PROBLEM.
The lines to print are the one containing "Сворачивание решаете традиционным" and every line after it through the end of the entries below. Print them exactly and nothing else.

Extracted page text data

—————

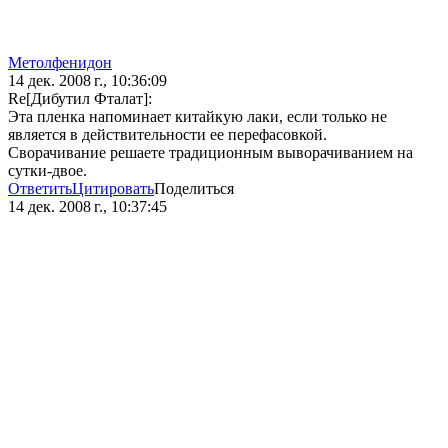
Метолфенидон
14 дек. 2008 г., 10:36:09
Re[Дибутил Фталат]:
Эта пленка напоминает китайкую лаки, если только не
является в действительности ее перефасовкой.
Сворачивание решаете традиционным выворачиванием на
сутки-двое.
Ответить
Цитировать
Поделиться
14 дек. 2008 г., 10:37:45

—————

WRITTEN SOLUTION.
Сворачивание решаете традиционным выворачиванием на
сутки-двое.
Ответить
Цитировать
Поделиться
14 дек. 2008 г., 10:37:45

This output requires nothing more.